Diverse-Owned PE Firms Outperform Benchmarks by 700bps: NAIC Study Shows
The National Association of Investment Companies (NAIC), the largest network of diverse- and women-owned alternative investment firms, has released its biennial performance study, Affirming the Returns 2025: Further Evidence of Diverse-Owned Private Equity Firm Outperformance. The findings confirm that diverse-owned private equity firms have once again delivered returns well above industry benchmarks, extending the outperformance gap identified in NAIC’s 2023 study.
The NAIC Private Equity Index reported an internal rate of return (IRR) of 16.0%, a striking 700 basis points higher than the Burgiss median return of 9.0%. Performance was consistently superior across cycles, with NAIC managers beating the Burgiss median in 90.5% of the years analyzed.
Other key metrics also reinforced the strength of diverse-owned firms: total value to paid-in capital (TVPI) stood at 1.62x versus the Burgiss median of 1.31x, with first- or second-quartile performance delivered in two-thirds of the years studied. Distributions to paid-in capital (DPI) reached 0.65x, far ahead of the Burgiss median of 0.44x, outperforming in more than 80% of measured periods.

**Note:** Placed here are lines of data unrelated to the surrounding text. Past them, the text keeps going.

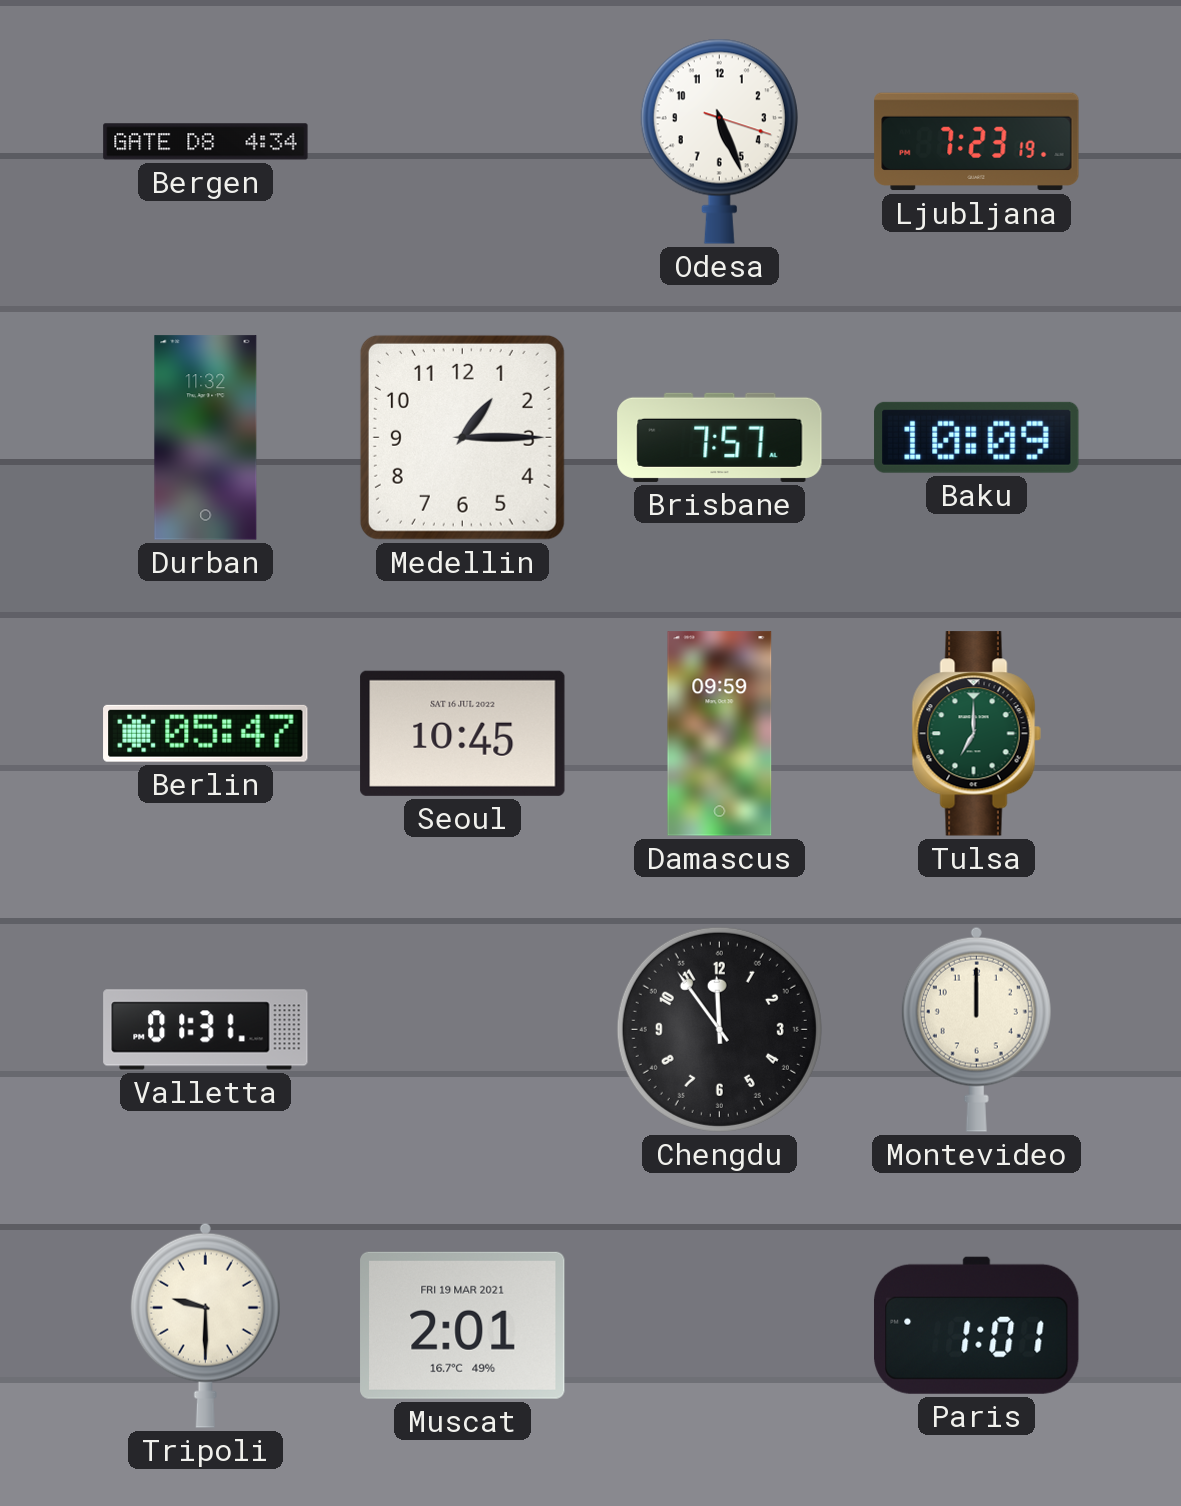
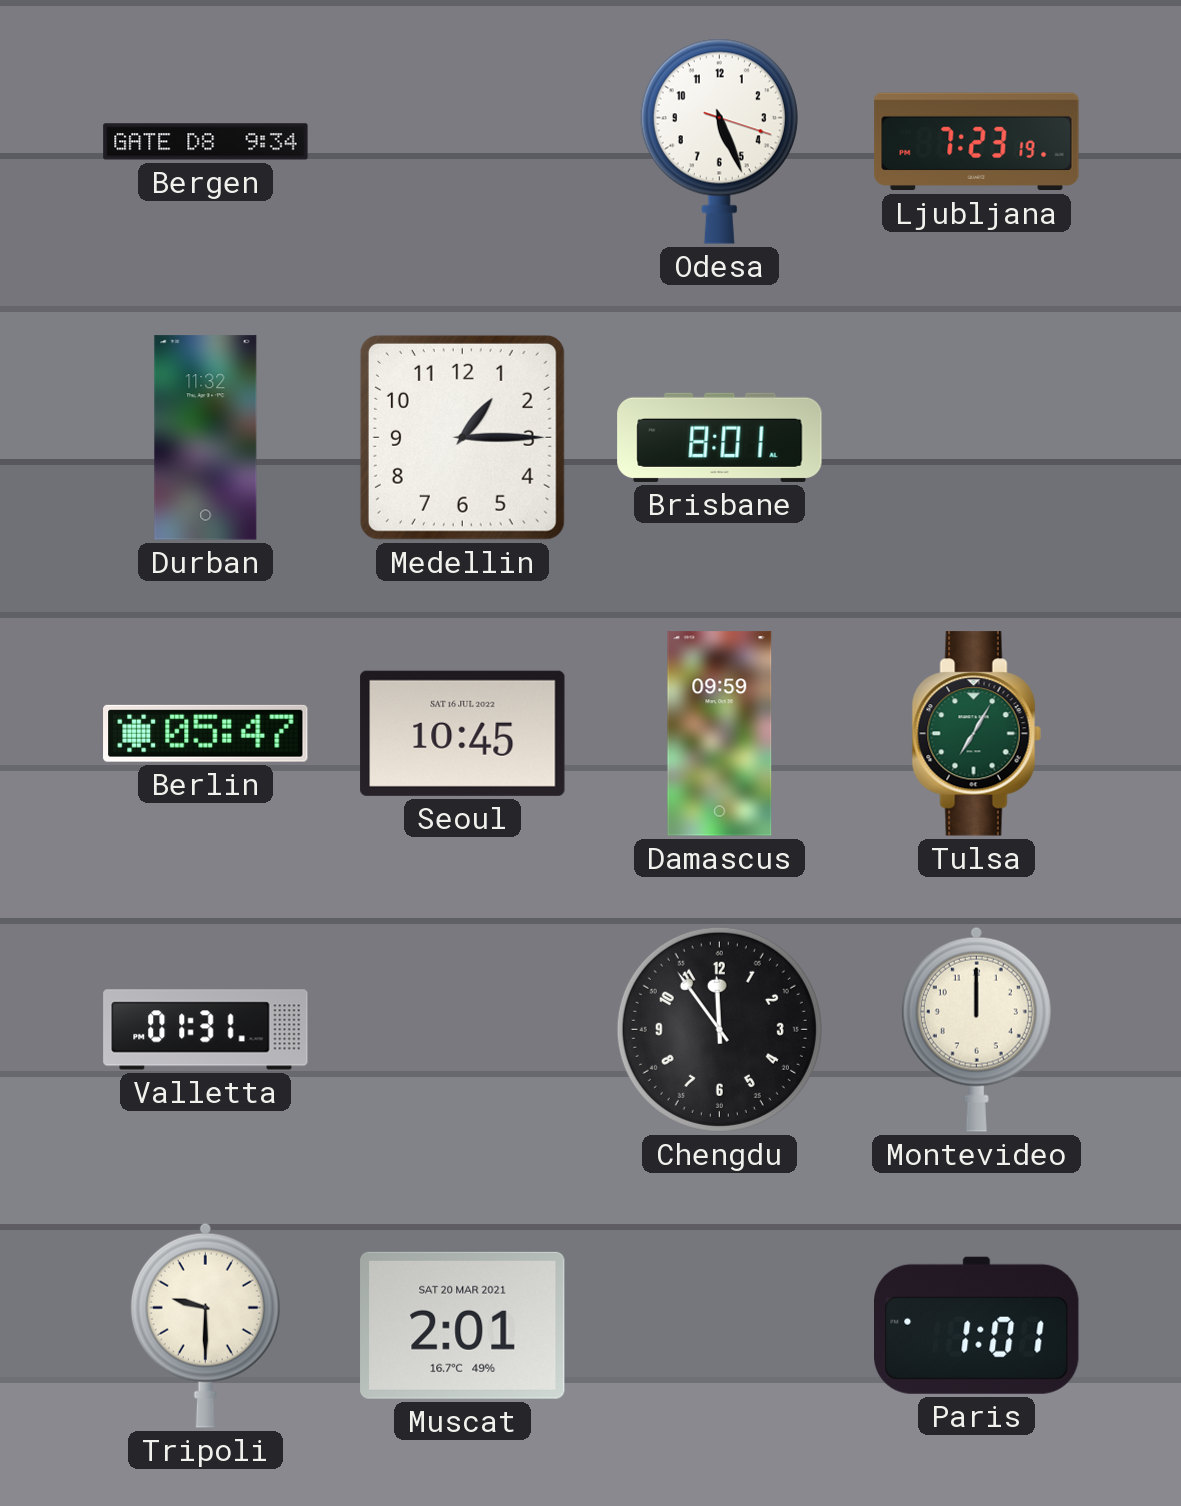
Bergen: 4:34 -> 9:34
Brisbane: 7:57 -> 8:01
Baku: 10:09 -> none
Tulsa: 7:00 -> 7:05
Muscat date: FRI 19 MAR 2021 -> SAT 20 MAR 2021
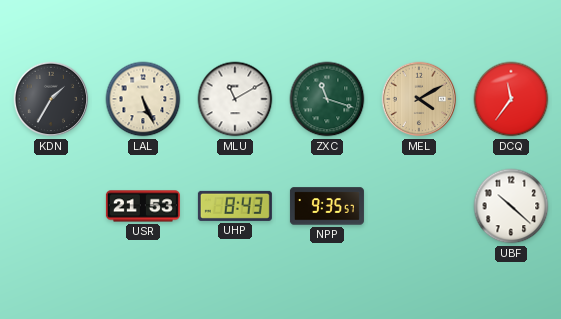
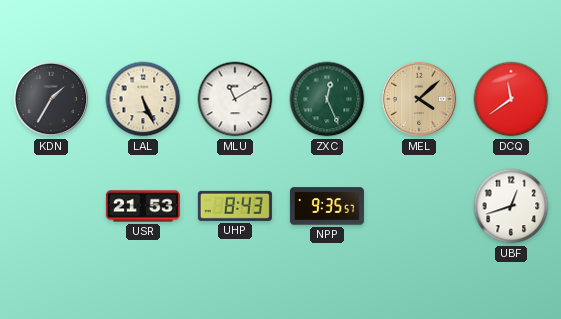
ZXC: 11:18 -> 12:26
MEL: 4:10 -> 4:08
DCQ: 11:36 -> 11:39
UBF: 10:22 -> 12:42
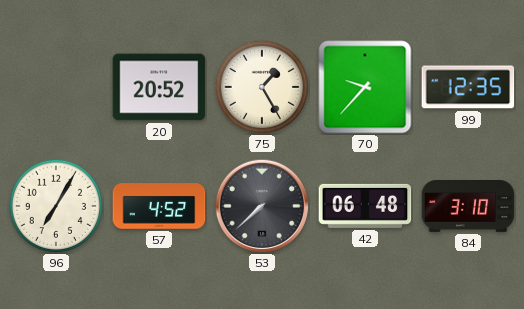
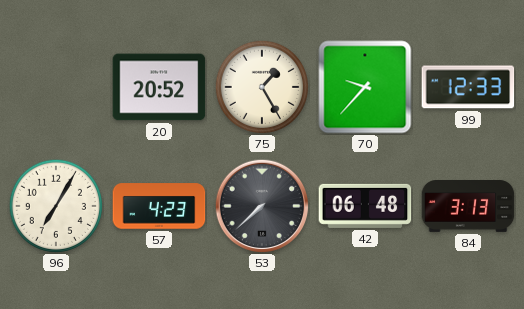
99: 12:35 -> 12:33
57: 4:52 -> 4:23
84: 3:10 -> 3:13
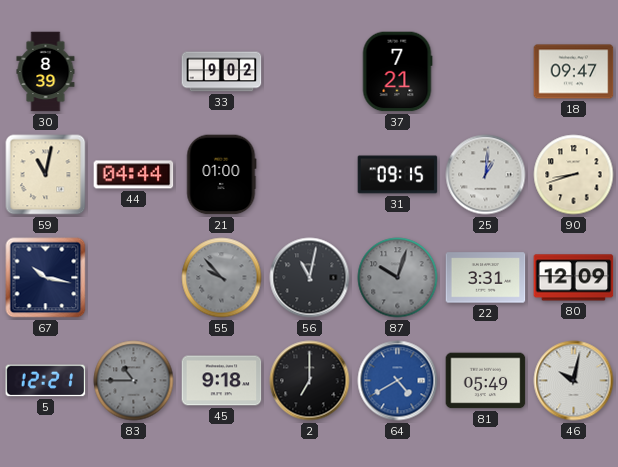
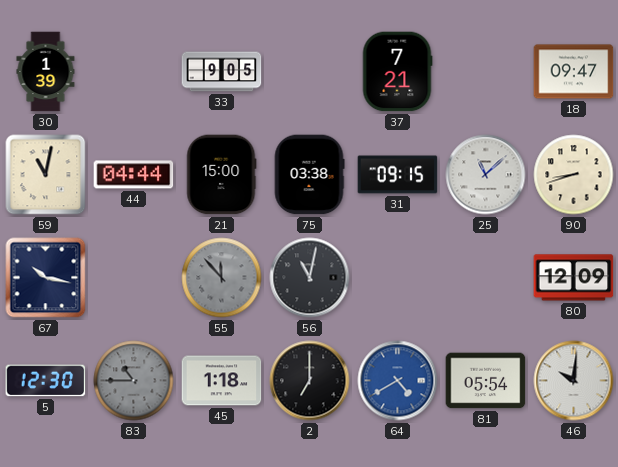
30: 8:39 -> 1:39
33: 9:02 -> 9:05
21: 01:00 -> 15:00
75: none -> 03:38
25: 1:01 -> 11:08
55: 9:53 -> 11:53
87: 10:03 -> none
22: 3:31 -> none
5: 12:21 -> 12:30
45: 9:18 -> 1:18
81: 05:49 -> 05:54
46: 10:02 -> 10:01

“These results speak directly to the skill of the managers represented in our index,” said Robert L. Greene, President & CEO of NAIC. “Their ability to source opportunities, create long-term value, and deliver superior returns stems from their experience, sector expertise, and commitment to alignment with their investors. This performance is not incidental—it is consistent and repeatable.”
The study also highlights a key insight for institutional allocators: every firm identified as an outperformer began as an emerging manager roughly 15 years ago.
NAIC partnered with KPMG LLP to manage the data collection and compilation, while GCM Grosvenor conducted performance benchmarking across multiple timeframes and metrics.